Slashdot Mirror


Ubuntu Will Switch To Base-10 File Size Units In Future Release

CyberDragon777 writes "Ubuntu's future 10.10 operating system is going to make a small, but contentious change to how file sizes are represented. Like most other operating systems using binary prefixes, Ubuntu currently represents 1 kB (kilobyte) as 1024 bytes (base-2). But starting with 10.10, a switch to SI prefixes (base-10) will denote 1 kB as 1000 bytes, 1 MB as 1000 kB, 1 GB as 1000 MB, and so on."

31 of 984 comments (clear)

  1. Cannonical is just trolling us by Hadlock · · Score: 5, Funny

    First, screwing with GUI buttons, now this? Mark Shuttleworth, I'm calling you out on your BS
     
    ;)

    --
    moox. for a new generation.
    1. Re:Cannonical is just trolling us by g-to-the-o-to-the-g · · Score: 5, Informative

      If you read closely, you'll see that the summary is kind of misleading. What canonical is actually doing is using SI prefixes for base-10 units, and IEC prefixes for base-2 units.

      In other words, they will use 1kB for 1000 bytes and 1KiB for 1024 bytes. This is a good thing, it just means the UI should be consistent and you don't need to second-guess.

    2. Re:Cannonical is just trolling us by Blue+Stone · · Score: 4, Funny

      Kibibytes always makes me think of cat treats.

      Is that what we want? More lolcats in our hardrives? Fuxxoring up our filesizes?

      --
      Corporation, n. An ingenious device for obtaining individual profit without individual responsibility. - Ambrose Bierce
    3. Re:Cannonical is just trolling us by Reemi · · Score: 4, Insightful

      I am more confused by people mixing b (bit) and B (Byte).

    4. Re:Cannonical is just trolling us by polar+red · · Score: 5, Insightful

      when the C64 came out with 64K No-ONE doubted it had 65536 Bytes of RAM. if it would came out now, there would be confusion, so the kibi-business introduced confusion. people who don't understand the difference between binary and decimal have no place in IT

      --
      Yes, I'm left. You have a problem with that?
    5. Re:Cannonical is just trolling us by Anonymous Coward · · Score: 4, Funny

      Actually 'B' is 'Bel' like in decibels - dBs. So kB is kilobels etc.

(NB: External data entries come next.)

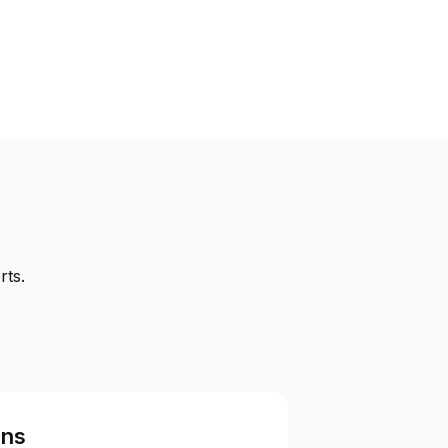
rts.
ons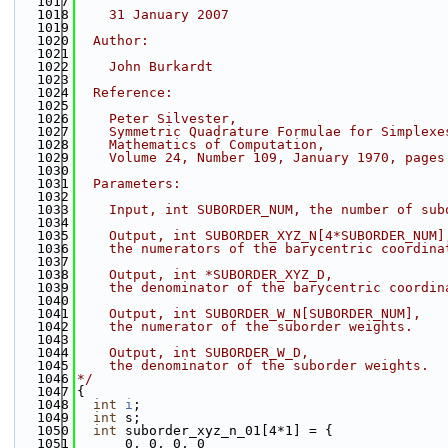
 1017
 1018
    31 January 2007
 1019
 1020
  Author:
 1021
 1022
    John Burkardt
 1023
 1024
  Reference:
 1025
 1026
    Peter Silvester,
 1027
    Symmetric Quadrature Formulae for Simplexe
 1028
    Mathematics of Computation,
 1029
    Volume 24, Number 109, January 1970, pages
 1030
 1031
  Parameters:
 1032
 1033
    Input, int SUBORDER_NUM, the number of sub
 1034
 1035
    Output, int SUBORDER_XYZ_N[4*SUBORDER_NUM]
 1036
    the numerators of the barycentric coordina
 1037
 1038
    Output, int *SUBORDER_XYZ_D,
 1039
    the denominator of the barycentric coordin
 1040
 1041
    Output, int SUBORDER_W_N[SUBORDER_NUM],
 1042
    the numerator of the suborder weights.
 1043
 1044
    Output, int SUBORDER_W_D,
 1045
    the denominator of the suborder weights.
 1046
*/
 1047
{
 1048
int
i
;
 1049
int
 s;
 1050
int
 suborder_xyz_n_01[4*1] = {
 1051
      0, 0, 0, 0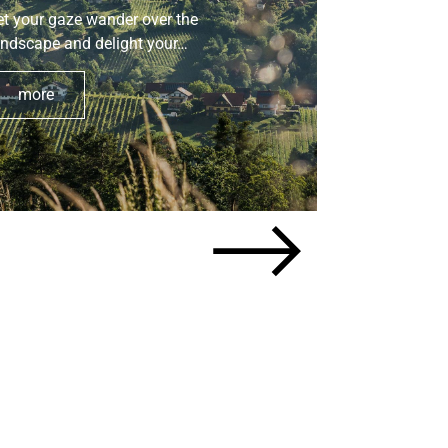
et your gaze wander over the
Tips for a re
andscape and delight your…
your faithfu
more
more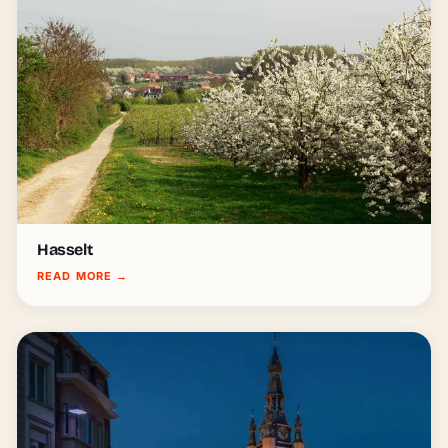
Hasselt
READ MORE
→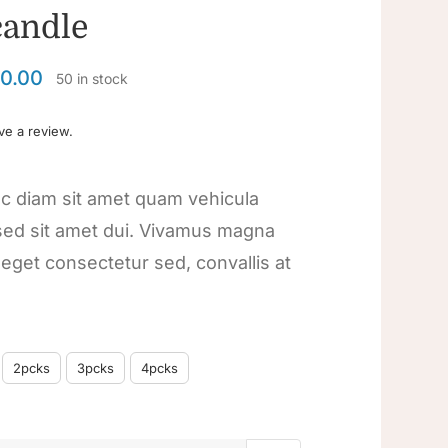
candle
0.00
50 in stock
ave a review.
c diam sit amet quam vehicula
ed sit amet dui. Vivamus magna
a eget consectetur sed, convallis at
2pcks
3pcks
4pcks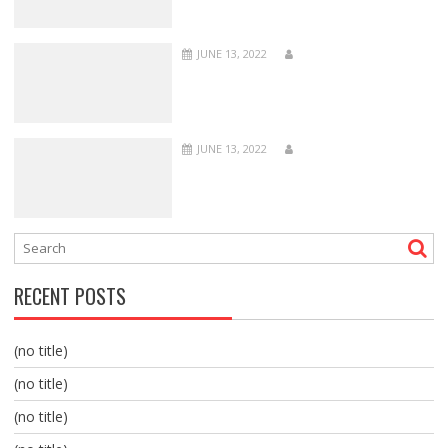
JUNE 13, 2022
JUNE 13, 2022
RECENT POSTS
(no title)
(no title)
(no title)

This causes me no end of confusion as I wonder why hard-drive manufacturers are measuring drive capacity on a logarithmic scale compared to some unspecified standard size.

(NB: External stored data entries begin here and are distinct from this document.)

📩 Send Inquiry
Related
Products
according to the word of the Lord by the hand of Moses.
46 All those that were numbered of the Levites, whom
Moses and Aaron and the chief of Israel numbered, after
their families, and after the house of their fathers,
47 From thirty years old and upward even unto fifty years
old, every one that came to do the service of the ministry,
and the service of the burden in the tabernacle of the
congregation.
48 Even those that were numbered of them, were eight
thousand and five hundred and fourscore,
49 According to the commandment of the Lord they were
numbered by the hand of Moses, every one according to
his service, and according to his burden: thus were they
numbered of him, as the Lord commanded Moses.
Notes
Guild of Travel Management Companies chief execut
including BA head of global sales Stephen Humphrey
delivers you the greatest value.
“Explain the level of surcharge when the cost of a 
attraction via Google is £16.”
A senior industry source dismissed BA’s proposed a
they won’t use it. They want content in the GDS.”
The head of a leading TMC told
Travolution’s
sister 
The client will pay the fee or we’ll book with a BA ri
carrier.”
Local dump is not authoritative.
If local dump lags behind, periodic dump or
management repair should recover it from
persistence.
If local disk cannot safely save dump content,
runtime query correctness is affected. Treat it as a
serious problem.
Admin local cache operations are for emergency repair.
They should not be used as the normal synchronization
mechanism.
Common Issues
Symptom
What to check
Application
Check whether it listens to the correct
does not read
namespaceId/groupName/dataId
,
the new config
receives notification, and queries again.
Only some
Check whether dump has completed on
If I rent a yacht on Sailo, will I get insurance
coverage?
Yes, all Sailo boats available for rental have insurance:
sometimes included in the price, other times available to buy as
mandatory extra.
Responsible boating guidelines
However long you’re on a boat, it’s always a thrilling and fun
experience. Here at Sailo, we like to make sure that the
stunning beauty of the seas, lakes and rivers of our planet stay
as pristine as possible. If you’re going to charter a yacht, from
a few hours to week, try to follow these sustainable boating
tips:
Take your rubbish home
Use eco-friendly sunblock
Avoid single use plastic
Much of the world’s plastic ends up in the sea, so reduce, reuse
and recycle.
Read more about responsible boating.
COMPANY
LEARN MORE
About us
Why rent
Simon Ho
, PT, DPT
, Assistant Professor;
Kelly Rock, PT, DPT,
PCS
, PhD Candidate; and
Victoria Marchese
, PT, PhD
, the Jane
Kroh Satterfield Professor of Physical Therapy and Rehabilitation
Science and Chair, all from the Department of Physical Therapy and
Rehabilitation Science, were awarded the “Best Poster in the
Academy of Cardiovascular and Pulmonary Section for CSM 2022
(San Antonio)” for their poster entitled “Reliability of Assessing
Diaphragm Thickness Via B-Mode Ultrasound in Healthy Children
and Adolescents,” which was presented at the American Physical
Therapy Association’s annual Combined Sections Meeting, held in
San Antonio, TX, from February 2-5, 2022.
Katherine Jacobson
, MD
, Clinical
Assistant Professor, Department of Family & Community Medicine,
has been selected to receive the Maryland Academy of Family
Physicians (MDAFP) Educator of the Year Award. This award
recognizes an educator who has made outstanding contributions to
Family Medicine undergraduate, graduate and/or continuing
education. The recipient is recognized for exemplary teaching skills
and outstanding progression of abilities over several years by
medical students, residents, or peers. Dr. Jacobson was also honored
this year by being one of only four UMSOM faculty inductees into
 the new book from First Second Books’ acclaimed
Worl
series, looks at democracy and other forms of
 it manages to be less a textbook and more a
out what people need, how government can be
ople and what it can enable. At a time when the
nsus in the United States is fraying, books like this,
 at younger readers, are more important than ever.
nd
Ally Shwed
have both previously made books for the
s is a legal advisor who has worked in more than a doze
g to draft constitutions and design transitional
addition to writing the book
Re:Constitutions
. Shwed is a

      I think we should decimalize completely, remove the confusing 8-bit byte and introduce a new 10-bit unit called a "dyke".

      That way there'd be no confusion.

    6. Re:Cannonical is just trolling us by TheRaven64 · · Score: 5, Insightful

      Other posters have pointed out that bits and bytes are not SI units, but they've not pointed out that we use 1024 because it's more useful. We use base 10 for physical quantities because it means that you can very easily do base-10 logarithms and most arithmetic on physical quantities is easier if you can do logarithms on the base that you use in your head.

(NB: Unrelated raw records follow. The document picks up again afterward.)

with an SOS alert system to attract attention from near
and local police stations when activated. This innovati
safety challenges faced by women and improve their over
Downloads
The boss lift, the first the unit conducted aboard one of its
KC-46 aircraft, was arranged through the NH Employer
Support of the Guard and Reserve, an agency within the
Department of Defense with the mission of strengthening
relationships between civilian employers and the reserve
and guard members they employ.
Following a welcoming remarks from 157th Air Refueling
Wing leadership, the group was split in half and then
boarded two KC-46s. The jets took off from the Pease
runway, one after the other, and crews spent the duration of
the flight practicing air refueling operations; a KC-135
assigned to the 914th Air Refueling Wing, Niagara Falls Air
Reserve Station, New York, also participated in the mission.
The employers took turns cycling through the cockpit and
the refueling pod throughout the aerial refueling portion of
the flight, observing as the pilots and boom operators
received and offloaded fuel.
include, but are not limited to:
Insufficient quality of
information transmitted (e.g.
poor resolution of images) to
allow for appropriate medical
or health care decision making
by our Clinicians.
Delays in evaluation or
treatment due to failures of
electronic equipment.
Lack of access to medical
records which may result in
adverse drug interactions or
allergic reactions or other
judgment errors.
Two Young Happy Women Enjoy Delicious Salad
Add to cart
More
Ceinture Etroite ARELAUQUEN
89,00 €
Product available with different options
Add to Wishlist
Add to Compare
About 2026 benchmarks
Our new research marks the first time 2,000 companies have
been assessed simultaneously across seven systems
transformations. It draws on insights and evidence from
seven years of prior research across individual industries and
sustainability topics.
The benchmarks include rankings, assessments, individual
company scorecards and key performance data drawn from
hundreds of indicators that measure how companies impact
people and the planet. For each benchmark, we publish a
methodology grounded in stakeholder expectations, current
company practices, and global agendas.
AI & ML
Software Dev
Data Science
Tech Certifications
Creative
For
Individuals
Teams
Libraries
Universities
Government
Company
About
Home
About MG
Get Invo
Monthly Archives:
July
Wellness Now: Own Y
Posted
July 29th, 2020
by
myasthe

      Storage is always indexed by some binary quantity, so you need to do base-2 logarithms. You can trivially calculate how much space a 32-bit address space gives you: 2^32 bits, divide the 32 by 10 gives you 2^22 KB, 2^12 MB, 2^2 GB, 4GB. Try doing that with 1KB = 1000B in your head. You can easily tell how much space your 32-bit filesystem can store if it is addressing 512B blocks (the size of most hard disk blocks). 512 is 2^9, so it's 2^9 x 2^32 bytes. Add the exponents and you get 2^41 byes, or 2TB. What happens if we start using 4KB blocks instead? Well, 4 is 2^2, K means 2^10, so 2^12 x 2^32 = 2^44, or 16TB.

      Redefining KB makes these calculations harder. The only kind of calculations it makes easier are things that involve bytes and some other SI units that use the SI prefixes in the same equation. About the only other SI quantity that you ever see in an equation with bytes is seconds and you almost never talk about kiloseconds or megaseconds...

      --
      I am TheRaven on Soylent News
    7. Re:Cannonical is just trolling us by camperdave · · Score: 5, Funny

      When I make a cake, I don't use 1 cup of flower...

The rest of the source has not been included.